Naci Agbal was Turkey’s finance minister from 2015 to 2018: now, during the lira crisis, Turkey has high hopes for the new central bank governor. (Source: Reuters)
Agbal faces a difficult task: the inflation rate has reached double-digit rates, putting pressure on the lira. The country’s severely melted forex reserves have also accelerated their decline. According to Commerzbank expert Leuchtmann, Turkish politicians and the central bank have repeatedly succeeded in stabilizing the price development. “But it cannot take until the fundamental problem is addressed: the lack of independence and credibility of monetary policy.”
Anxiety and panic are great
This problem cannot be solved by a skilled central bank chief with close ties to Erdogan. In 2020, the Turkish president tried again and again to divert attention from the Lira crisis with other crises and conflicts. Two weeks ago, he argued with French President Emmanuel Macron, whom he called Islamophobic and needed therapy, after a teacher was beheaded on the street by an Islamist in Paris. Again he sent Nazi accusations to the European Union.
But that’s not all: Turkey is fighting with Greece for natural gas reserves in the Mediterranean, has soldiers in Libya and Syria, and is backing Azerbaijan in its fight against Armenia in the Nagorno-Karabakh region.

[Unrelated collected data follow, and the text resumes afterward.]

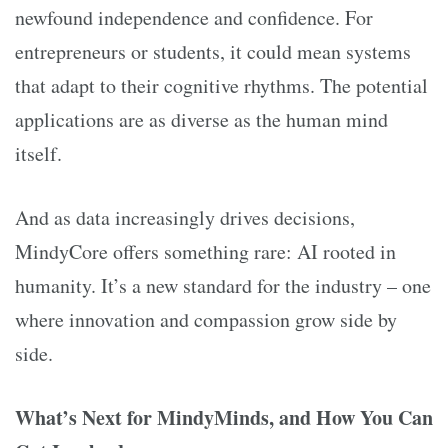
newfound independence and confidence. For
entrepreneurs or students, it could mean systems
that adapt to their cognitive rhythms. The potential
applications are as diverse as the human mind
itself.
And as data increasingly drives decisions,
MindyCore offers something rare: AI rooted in
humanity. It’s a new standard for the industry – one
where innovation and compassion grow side by
side.
What’s Next for MindyMinds, and How You Can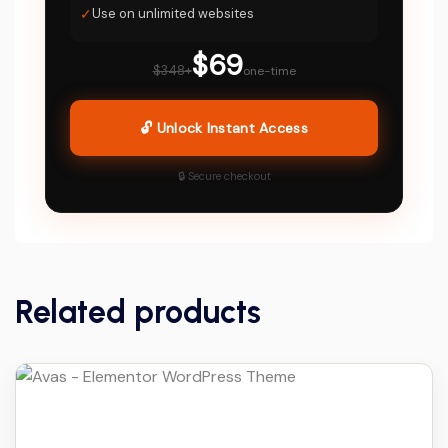
✓
Use on unlimited websites
$69
$348+
one-time
🔓 Unlock Instant Access
🔒 Secure checkout
Related products
Details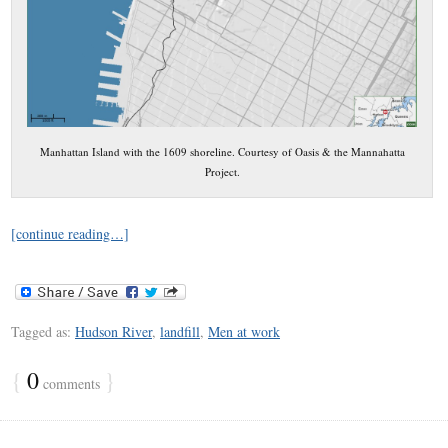
Manhattan Island with the 1609 shoreline. Courtesy of Oasis & the Mannahatta
Project.
[continue reading…]
Tagged as:
Hudson River
,
landfill
,
Men at work
{
0
}
comments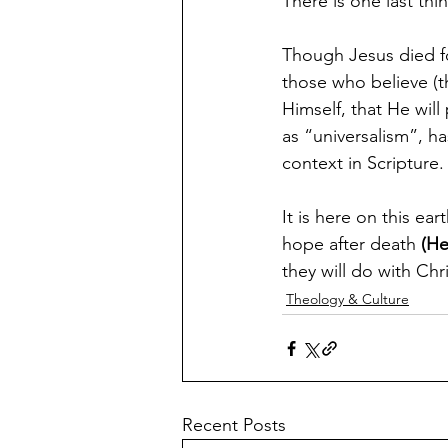
There is one last thi
Though Jesus died for
those who believe (t
Himself, that He wil
as “universalism”, ha
context in Scripture.
It is here on this ear
hope after death 
(He
they will do with Chr
Theology & Culture
Recent Posts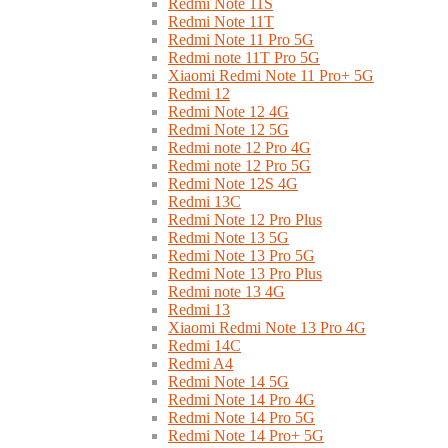
Redmi Note 11S
Redmi Note 11T
Redmi Note 11 Pro 5G
Redmi note 11T Pro 5G
Xiaomi Redmi Note 11 Pro+ 5G
Redmi 12
Redmi Note 12 4G
Redmi Note 12 5G
Redmi note 12 Pro 4G
Redmi note 12 Pro 5G
Redmi Note 12S 4G
Redmi 13C
Redmi Note 12 Pro Plus
Redmi Note 13 5G
Redmi Note 13 Pro 5G
Redmi Note 13 Pro Plus
Redmi note 13 4G
Redmi 13
Xiaomi Redmi Note 13 Pro 4G
Redmi 14C
Redmi A4
Redmi Note 14 5G
Redmi Note 14 Pro 4G
Redmi Note 14 Pro 5G
Redmi Note 14 Pro+ 5G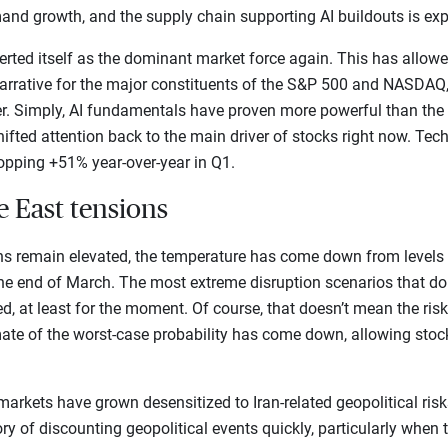
and growth, and the supply chain supporting AI buildouts is exp
rted itself as the dominant market force again. This has allowed
arrative for the major constituents of the S&P 500 and NASDAQ,
er. Simply, AI fundamentals have proven more powerful than the 
ifted attention back to the main driver of stocks right now. Tech
opping +51% year-over-year in Q1.
e East tensions
ns remain elevated, the temperature has come down from levels
 the end of March. The most extreme disruption scenarios that do
ed, at least for the moment. Of course, that doesn’t mean the risk
ate of the worst-case probability has come down, allowing stoc
t markets have grown desensitized to Iran-related geopolitical risks
ry of discounting geopolitical events quickly, particularly when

Then there is the corona crisis, the effects of which are being felt around the world.
Especially in these uncertain times, the lira needs the greatest possible political stability. Erdogan should actually postpone his dreams of Turkey as a regional power due to the decline of his own currency. But does he?
Panic and anxiety are great. The Turkish people can only hope that the president becomes aware of the gravity of the situation. The time of distraction is over.